Incredible power of the micro controller

Every now and then i sit back and consider what i have done with a micro controller. Then i tend to search around the internet looking to see what others are doing. Needless to say i don't find many interesting projects.  It is all the same bull shit over and over again. One guy used the same chip i am using and managed to get a serial pass through lcd driver on it. 

This is almost depressing. Seriously, if this is what i have to look forward to in peers - i'm going to start looking behind me.

What a waste of a precious micro controller. Seriously people- wake up.

One of my projects which is a DIY spot welder requires a controller. It can be found here I fit the lcd driver, debug terminal(serial), joystick driver, string library, and menu subsystem on the chip. With applications and debug code i only used ~80% of the chip. The chip is an attiny2313 that weighs in at 2k program and 128 bytes of sram.

All of my code is written in avr assembler. I can give the best of the C programmers a run for their money in terms of speed of development, refactoring, and final binary size. 

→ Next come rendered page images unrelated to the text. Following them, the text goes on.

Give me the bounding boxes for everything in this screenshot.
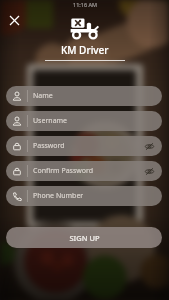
button[interactable]: Confirm Password	[6, 161, 162, 181]
button[interactable]: Name	[6, 86, 162, 106]
button[interactable]: Phone Number	[6, 186, 162, 206]
button[interactable]: SIGN UP	[6, 227, 162, 248]
button[interactable]: Close	[4, 10, 25, 31]
button[interactable]: Password	[6, 136, 162, 156]
staticText: Phone Number	[33, 191, 84, 201]
button[interactable]: Show password	[144, 166, 155, 177]
staticText: 11:16 AM	[73, 1, 97, 8]
button[interactable]: Show password	[144, 141, 155, 152]
button[interactable]: Username	[6, 111, 162, 131]
staticText: Confirm Password	[33, 166, 94, 176]
staticText: Username	[33, 116, 68, 126]
staticText: KM Driver	[61, 43, 109, 57]
staticText: SIGN UP	[69, 233, 100, 243]
staticText: Name	[33, 91, 53, 101]
staticText: Password	[33, 141, 65, 151]
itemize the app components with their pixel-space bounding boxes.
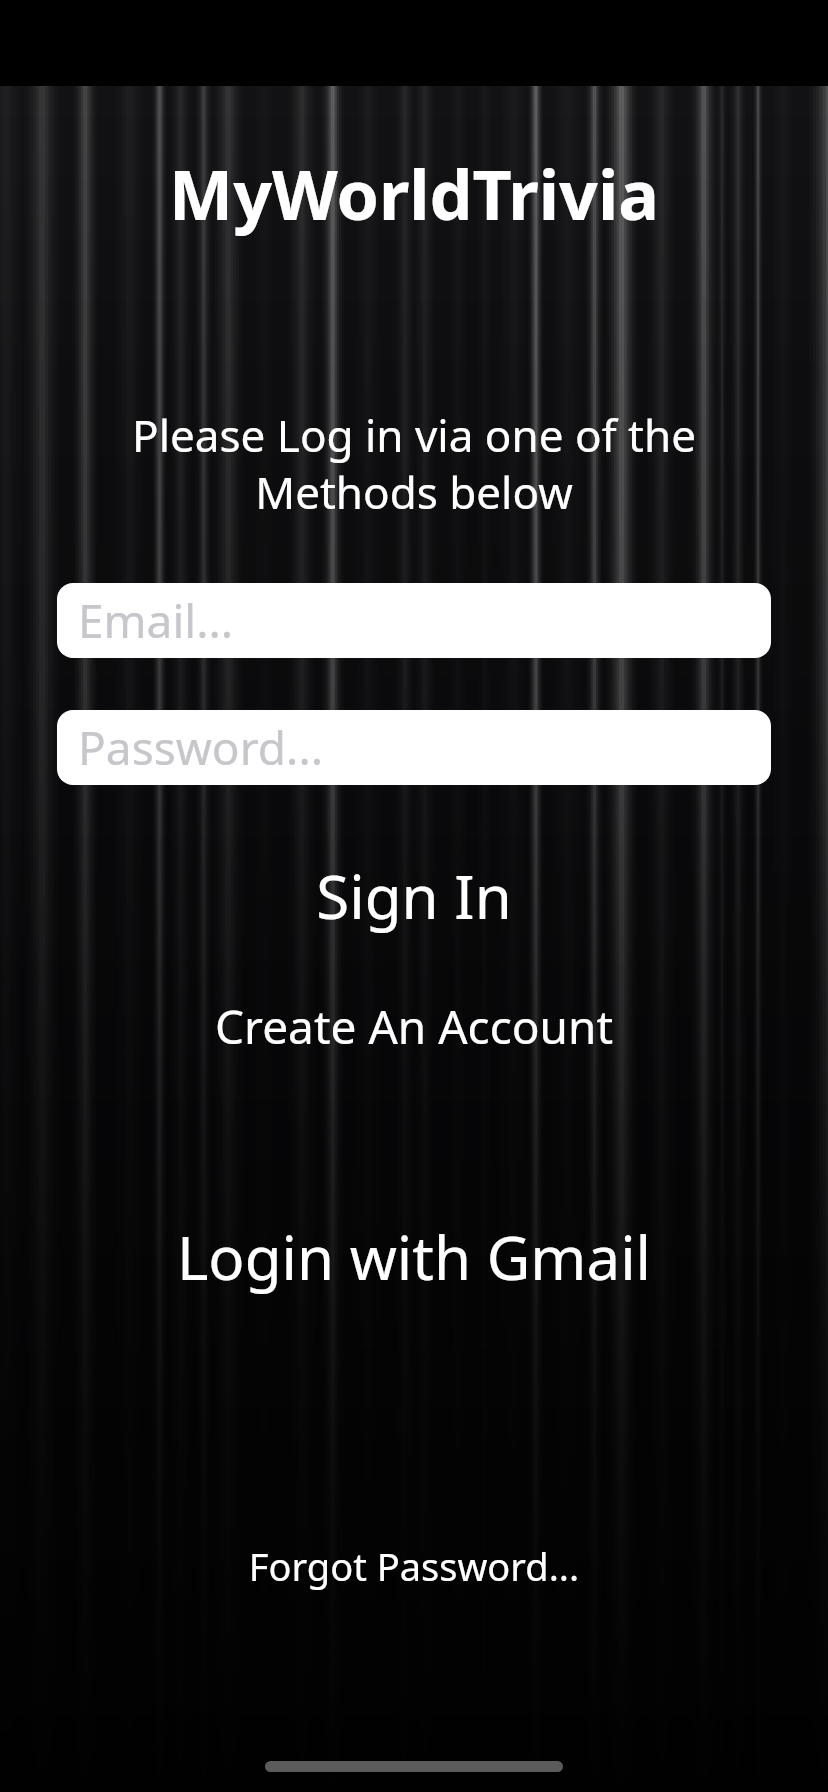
staticText: Please Log in via one of the Methods bel… (0, 405, 828, 522)
button[interactable]: Email... (57, 583, 771, 658)
staticText: MyWorldTrivia (0, 147, 828, 240)
staticText: Forgot Password... (0, 1540, 828, 1592)
button[interactable]: Login with Gmail (0, 1216, 828, 1298)
button[interactable]: Sign In (0, 855, 828, 937)
button[interactable]: Password... (57, 710, 771, 785)
other: Home indicator (265, 1761, 563, 1772)
staticText: Password... (78, 716, 324, 779)
button[interactable]: Create An Account (0, 995, 828, 1058)
staticText: Sign In (0, 855, 828, 937)
staticText: Login with Gmail (0, 1216, 828, 1298)
staticText: Email... (78, 589, 234, 652)
button[interactable]: Forgot Password... (0, 1540, 828, 1592)
staticText: Create An Account (0, 995, 828, 1058)
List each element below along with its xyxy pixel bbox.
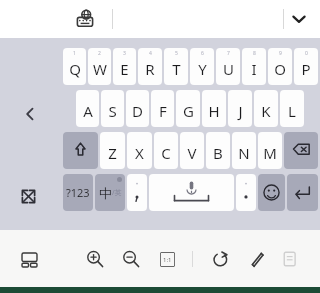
button[interactable]: Emoji — [258, 174, 285, 211]
staticText: C — [161, 143, 171, 163]
staticText: /英 — [112, 188, 122, 198]
button[interactable]: 3 — [113, 48, 136, 85]
staticText: 2 — [98, 50, 101, 57]
button[interactable]: Period — [236, 174, 256, 211]
staticText: ?123 — [66, 185, 90, 200]
button[interactable]: 8 — [242, 48, 266, 85]
button[interactable]: 0 — [294, 48, 318, 85]
staticText: 4 — [149, 50, 152, 57]
button[interactable]: D — [126, 90, 149, 127]
button[interactable]: Hide keyboard — [286, 6, 312, 32]
staticText: I — [251, 59, 257, 79]
staticText: J — [238, 101, 243, 121]
button[interactable]: H — [202, 90, 226, 127]
staticText: 5 — [175, 50, 178, 57]
button[interactable]: Document — [275, 244, 305, 274]
button[interactable]: Rotate — [205, 244, 235, 274]
staticText: 3 — [123, 50, 126, 57]
button[interactable]: C — [154, 132, 178, 169]
staticText: E — [120, 59, 129, 79]
staticText: Q — [69, 59, 81, 79]
button[interactable]: A — [76, 90, 99, 127]
button[interactable]: X — [127, 132, 152, 169]
button[interactable]: 9 — [268, 48, 292, 85]
staticText: O — [274, 59, 286, 79]
staticText: Z — [108, 143, 117, 163]
button[interactable]: Actual size — [152, 244, 182, 274]
staticText: A — [83, 101, 93, 121]
staticText: X — [135, 143, 144, 163]
button[interactable]: J — [228, 90, 252, 127]
staticText: L — [288, 101, 296, 121]
staticText: 0 — [305, 50, 308, 57]
button[interactable]: 5 — [164, 48, 188, 85]
button[interactable]: B — [206, 132, 230, 169]
button[interactable]: ?123 — [63, 174, 93, 211]
button[interactable]: 2 — [88, 48, 111, 85]
button[interactable]: K — [254, 90, 278, 127]
button[interactable]: 中 — [95, 174, 125, 211]
staticText: F — [159, 101, 167, 121]
staticText: W — [93, 59, 107, 79]
button[interactable]: Comma — [127, 174, 147, 211]
staticText: T — [172, 59, 181, 79]
button[interactable]: G — [176, 90, 200, 127]
button[interactable]: 7 — [216, 48, 240, 85]
staticText: N — [238, 143, 250, 163]
button[interactable]: Zoom out — [116, 244, 146, 274]
button[interactable]: S — [101, 90, 124, 127]
staticText: 中 — [99, 185, 112, 201]
button[interactable]: Space — [149, 174, 234, 211]
staticText: 6 — [201, 50, 204, 57]
staticText: M — [263, 143, 277, 163]
button[interactable]: L — [280, 90, 304, 127]
staticText: P — [301, 59, 311, 79]
staticText: K — [261, 101, 271, 121]
button[interactable]: 4 — [138, 48, 162, 85]
staticText: S — [108, 101, 117, 121]
button[interactable]: 1 — [63, 48, 86, 85]
staticText: V — [187, 143, 197, 163]
button[interactable]: F — [151, 90, 174, 127]
staticText: 1:1 — [163, 256, 172, 264]
button[interactable]: M — [258, 132, 282, 169]
button[interactable]: Z — [100, 132, 125, 169]
button[interactable]: Page layout — [14, 244, 44, 274]
staticText: Y — [198, 59, 207, 79]
button[interactable]: Resize keyboard — [14, 182, 42, 210]
button[interactable]: Shift — [63, 132, 98, 169]
staticText: 9 — [279, 50, 282, 57]
staticText: U — [223, 59, 234, 79]
staticText: 7 — [227, 50, 230, 57]
button[interactable]: Zoom in — [80, 244, 110, 274]
staticText: H — [208, 101, 220, 121]
button[interactable]: N — [232, 132, 256, 169]
staticText: 8 — [253, 50, 256, 57]
button[interactable]: V — [180, 132, 204, 169]
button[interactable]: Edit — [241, 244, 271, 274]
staticText: B — [213, 143, 223, 163]
staticText: R — [145, 59, 155, 79]
button[interactable]: Backspace — [284, 132, 318, 169]
staticText: D — [132, 101, 143, 121]
button[interactable]: 6 — [190, 48, 214, 85]
button[interactable]: Back — [18, 102, 42, 126]
button[interactable]: Enter — [287, 174, 318, 211]
button[interactable]: Switch input language — [72, 6, 98, 32]
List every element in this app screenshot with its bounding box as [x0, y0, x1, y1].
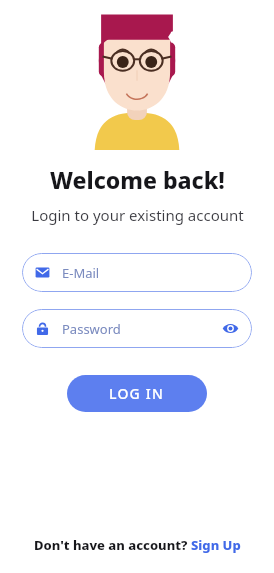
button[interactable]: Show password — [222, 320, 239, 337]
button[interactable]: Password — [22, 309, 252, 348]
staticText: Welcome back! — [50, 164, 225, 195]
staticText: Password — [62, 320, 121, 338]
button[interactable]: LOG IN — [67, 375, 207, 412]
staticText: E-Mail — [62, 264, 100, 282]
button[interactable]: E-Mail — [22, 253, 252, 292]
button[interactable]: Sign Up — [191, 536, 241, 554]
staticText: Login to your existing account — [31, 205, 244, 225]
staticText: LOG IN — [109, 384, 165, 403]
staticText: Don't have an account? — [34, 536, 191, 554]
staticText: Sign Up — [191, 536, 241, 554]
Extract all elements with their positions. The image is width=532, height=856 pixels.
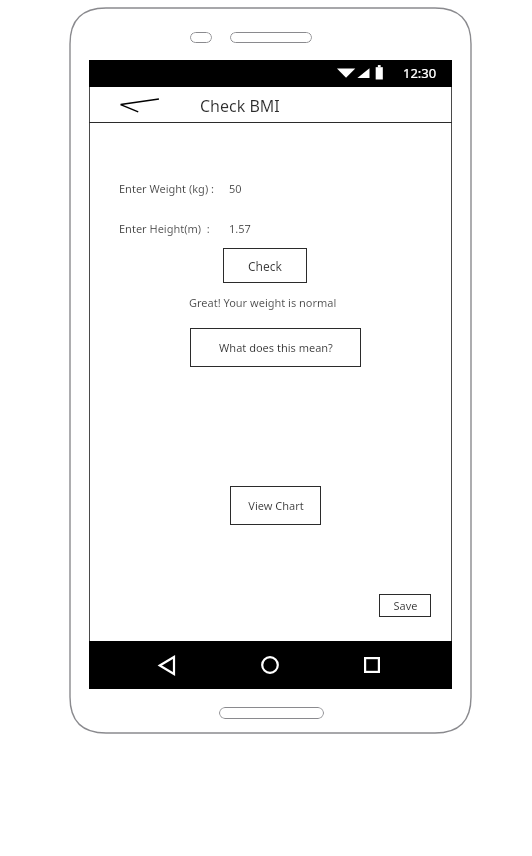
staticText: Check [248, 258, 282, 274]
staticText: Save [393, 598, 418, 613]
staticText: 12:30 [403, 64, 437, 82]
staticText: Enter Weight (kg) : [119, 181, 214, 196]
staticText: View Chart [248, 498, 304, 513]
staticText: What does this mean? [219, 340, 333, 355]
staticText: Enter Height(m) : [119, 221, 210, 236]
button[interactable]: Home [252, 652, 288, 678]
button[interactable]: What does this mean? [190, 328, 361, 367]
button[interactable]: View Chart [230, 486, 321, 525]
button[interactable]: Back [118, 90, 162, 118]
button[interactable]: Back [148, 652, 184, 678]
staticText: 50 [229, 181, 242, 196]
staticText: Check BMI [200, 95, 280, 117]
staticText: Great! Your weight is normal [189, 295, 337, 310]
button[interactable]: Recent apps [354, 652, 390, 678]
button[interactable]: Save [379, 594, 431, 617]
button[interactable]: Check [223, 248, 307, 283]
staticText: 1.57 [229, 221, 251, 236]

This leads me into another compliant to most of the micro controller developers. What the hell is up with your drivers? If you want to see some lousy code -check out the code these people crank out. They use so called portable language (C) and end up beating the code into a state which renders it impossible to port.  I little suggestion to all you people who love to cite how portable your language is in comparison to assembly. Write truly portable code first and then make your argument. Until then keep your language and your blown out the ass practices to yourself. Just because you can flash an LED does not make you a programmer.

How about this for a test run I can move any of my drivers I/O to any pin on the device which can support the drivers cause. For example i can move any pin of any driver around and simple tell my code base the new pin definition, rebuild and call it magic - it works. All of that and it only takes one statement for every I/O pin that needs moved. Nothing else need be meddled.